恩瑞格疗效怎样呢？

People with chronic anemia such as thalassemia or sickle cell anemia often require regular red blood cell transfusions. Repeated infusions produce toxic and ultimately fatal iron accumulation in multiple tissues of the body as insoluble ferritin. This chronic iron overload occurs because the body cannot eliminate iron efficiently. Chronic iron overload is a serious symptom, and organ failure can occur due to the iron deposits produced. When the heart or liver is affected, the condition can be life-threatening. It is an oral iron chelator that was approved by the FDA in November 2005 for use in patients 2 years and older with chronic iron overload caused by blood transfusions. In December 2012, Enrig was approved by the European Commission for the treatment of chronic iron overload in patients aged 10 years and above with non-transfusion-dependent thalassemia (NTDT) syndrome who require chelation therapy due to contraindications or insufficiency of deferoxamine mesylate therapy. On January 23, 2013, the FDA approved the new indication of Enriga for the treatment of chronic iron overload in patients with non-transfusion-dependent thalassemia (NTDT) aged 10 years and above.
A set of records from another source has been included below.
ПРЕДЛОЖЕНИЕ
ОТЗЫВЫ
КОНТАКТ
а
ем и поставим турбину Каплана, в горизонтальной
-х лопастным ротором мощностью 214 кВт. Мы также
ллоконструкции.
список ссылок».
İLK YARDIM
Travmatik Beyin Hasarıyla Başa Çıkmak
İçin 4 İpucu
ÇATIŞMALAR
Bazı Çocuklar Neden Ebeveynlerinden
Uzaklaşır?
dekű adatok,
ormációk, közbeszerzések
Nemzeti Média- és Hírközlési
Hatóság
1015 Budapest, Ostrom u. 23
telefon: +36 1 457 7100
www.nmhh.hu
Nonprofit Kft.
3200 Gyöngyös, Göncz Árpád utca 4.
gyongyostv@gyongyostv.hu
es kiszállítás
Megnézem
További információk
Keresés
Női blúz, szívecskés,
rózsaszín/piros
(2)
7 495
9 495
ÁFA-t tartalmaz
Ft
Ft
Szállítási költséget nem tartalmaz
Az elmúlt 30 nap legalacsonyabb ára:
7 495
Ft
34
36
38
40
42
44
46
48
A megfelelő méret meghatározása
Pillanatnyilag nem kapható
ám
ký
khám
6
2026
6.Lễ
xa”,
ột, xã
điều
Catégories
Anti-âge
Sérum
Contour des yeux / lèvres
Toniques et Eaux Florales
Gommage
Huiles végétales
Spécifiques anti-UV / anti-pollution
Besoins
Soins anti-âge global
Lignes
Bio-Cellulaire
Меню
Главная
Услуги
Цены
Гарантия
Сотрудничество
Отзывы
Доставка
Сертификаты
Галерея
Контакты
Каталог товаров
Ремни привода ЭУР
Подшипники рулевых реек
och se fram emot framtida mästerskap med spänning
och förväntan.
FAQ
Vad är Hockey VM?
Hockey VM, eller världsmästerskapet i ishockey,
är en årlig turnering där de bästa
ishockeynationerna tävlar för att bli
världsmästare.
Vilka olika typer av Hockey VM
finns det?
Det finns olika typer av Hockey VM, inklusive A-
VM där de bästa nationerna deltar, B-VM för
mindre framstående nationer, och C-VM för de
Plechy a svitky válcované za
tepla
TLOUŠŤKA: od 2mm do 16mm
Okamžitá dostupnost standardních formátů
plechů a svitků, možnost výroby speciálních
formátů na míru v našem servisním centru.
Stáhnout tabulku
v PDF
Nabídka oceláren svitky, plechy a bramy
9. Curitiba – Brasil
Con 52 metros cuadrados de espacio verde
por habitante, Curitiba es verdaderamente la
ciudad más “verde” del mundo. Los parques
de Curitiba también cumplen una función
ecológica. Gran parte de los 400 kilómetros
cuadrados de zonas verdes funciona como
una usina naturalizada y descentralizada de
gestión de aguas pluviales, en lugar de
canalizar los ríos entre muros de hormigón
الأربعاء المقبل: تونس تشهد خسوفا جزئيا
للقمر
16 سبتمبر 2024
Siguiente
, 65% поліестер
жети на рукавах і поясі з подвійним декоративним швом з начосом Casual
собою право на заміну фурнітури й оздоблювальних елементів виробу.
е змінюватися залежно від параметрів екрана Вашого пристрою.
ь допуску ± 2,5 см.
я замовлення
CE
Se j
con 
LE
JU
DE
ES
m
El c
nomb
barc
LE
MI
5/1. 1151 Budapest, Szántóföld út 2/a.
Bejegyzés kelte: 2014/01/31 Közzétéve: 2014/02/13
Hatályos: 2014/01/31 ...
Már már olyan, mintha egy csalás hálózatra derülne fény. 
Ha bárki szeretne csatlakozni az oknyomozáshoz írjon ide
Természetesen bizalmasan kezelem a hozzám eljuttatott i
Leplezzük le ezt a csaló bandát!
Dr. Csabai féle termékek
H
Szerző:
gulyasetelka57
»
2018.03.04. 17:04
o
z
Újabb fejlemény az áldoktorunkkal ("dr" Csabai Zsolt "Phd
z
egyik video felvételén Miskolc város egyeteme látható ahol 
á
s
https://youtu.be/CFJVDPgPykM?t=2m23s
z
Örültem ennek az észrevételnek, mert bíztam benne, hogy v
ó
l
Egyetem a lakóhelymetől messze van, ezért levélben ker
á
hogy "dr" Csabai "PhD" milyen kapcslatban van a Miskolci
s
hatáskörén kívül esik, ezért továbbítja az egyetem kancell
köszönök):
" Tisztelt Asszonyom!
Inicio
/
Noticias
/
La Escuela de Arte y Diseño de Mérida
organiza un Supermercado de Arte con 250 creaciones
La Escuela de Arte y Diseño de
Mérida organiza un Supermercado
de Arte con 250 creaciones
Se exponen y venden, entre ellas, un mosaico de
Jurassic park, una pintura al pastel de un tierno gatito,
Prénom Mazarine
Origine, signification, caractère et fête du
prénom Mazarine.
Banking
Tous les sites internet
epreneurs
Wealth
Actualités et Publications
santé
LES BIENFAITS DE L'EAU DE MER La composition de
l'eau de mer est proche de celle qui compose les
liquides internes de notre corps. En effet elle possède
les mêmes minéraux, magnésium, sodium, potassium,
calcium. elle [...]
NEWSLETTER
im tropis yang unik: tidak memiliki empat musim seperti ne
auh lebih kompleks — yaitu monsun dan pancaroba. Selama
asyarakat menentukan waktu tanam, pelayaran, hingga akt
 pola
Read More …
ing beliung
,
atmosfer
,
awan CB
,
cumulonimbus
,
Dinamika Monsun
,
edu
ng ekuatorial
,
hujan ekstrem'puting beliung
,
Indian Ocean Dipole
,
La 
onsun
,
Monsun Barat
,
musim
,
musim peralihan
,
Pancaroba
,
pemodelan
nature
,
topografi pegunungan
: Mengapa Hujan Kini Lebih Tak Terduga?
Overseas studies on the pharmacokinetics of Enrige have also verified the efficacy of Enrige. Five adult patients with thalassemia took 20 mg of Enrig every day orally. After 7 days, the pharmacokinetics reached a stable state. Their blood, plasma, feces, and urine samples were collected to analyze the concentrations of radioactive Enrig, Fe-Enrig complex, and Enrig metabolites, and study the absorption, distribution, metabolism, and excretion processes of Enrig. Studies have shown that Enreg is well absorbed, with radioactive Enreg and its Fe complex accounting for 87% and 10% of plasma concentrations respectively, and most of them are excreted in the feces (84%), of which 60% is radioactive Enreg. Unaltered Enreg in feces is partly due to incomplete intestinal absorption and partly due to hepatobiliary elimination of Enreg and its glucuronides (including first-pass elimination), with renal excretion of only 8%, the major component being M6 glucuronide. CYP450 enzymes catalyze CYP1A, and the products are M1 (5-OH CYP1A) and M4 (5-OH CYP2D6). Their contents are very small, accounting for only 6% and 2%. Direct and indirect results show that the main metabolic pathway is through glucuronidation to generate the metabolites M3 (acyl glucuronide) and M6 (2-O-glucuronide).